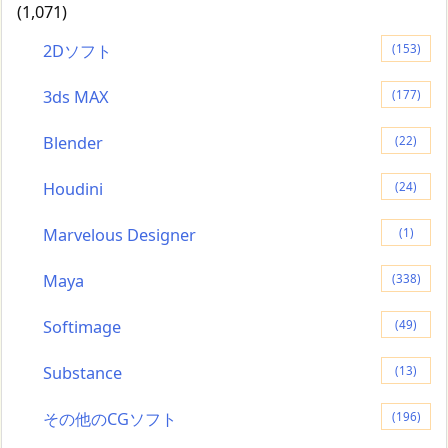
(1,071)
2Dソフト
(153)
3ds MAX
(177)
Blender
(22)
Houdini
(24)
Marvelous Designer
(1)
Maya
(338)
Softimage
(49)
Substance
(13)
その他のCGソフト
(196)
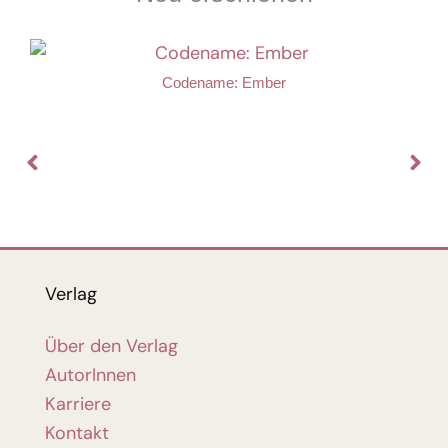
Codename: Ember
Verlag
Über den Verlag
AutorInnen
Karriere
Kontakt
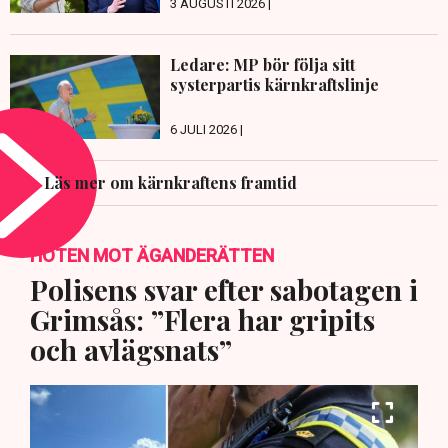
3 AUGUSTI 2026 |
Ledare: MP bör följa sitt
systerpartis kärnkraftslinje
6 JULI 2026 |
Läs mer om kärnkraftens framtid
HOTEN MOT ÄGANDERÄTTEN
Polisens svar efter sabotagen i
Grimsås: ”Flera har gripits
och avlägsnats”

To do:
Return the complete material exactly as it appears, without images.

Solved problem:
(1,071)
2Dソフト
(153)
3ds MAX
(177)
Blender
(22)
Houdini
(24)
Marvelous Designer
(1)
Maya
(338)
Softimage
(49)
Substance
(13)
その他のCGソフト
(196)
Codename: Ember
Verlag
Über den Verlag
AutorInnen
Karriere
Kontakt
3 AUGUSTI 2026 |
Ledare: MP bör följa sitt
systerpartis kärnkraftslinje
6 JULI 2026 |
Läs mer om kärnkraftens framtid
HOTEN MOT ÄGANDERÄTTEN
Polisens svar efter sabotagen i
Grimsås: ”Flera har gripits
och avlägsnats”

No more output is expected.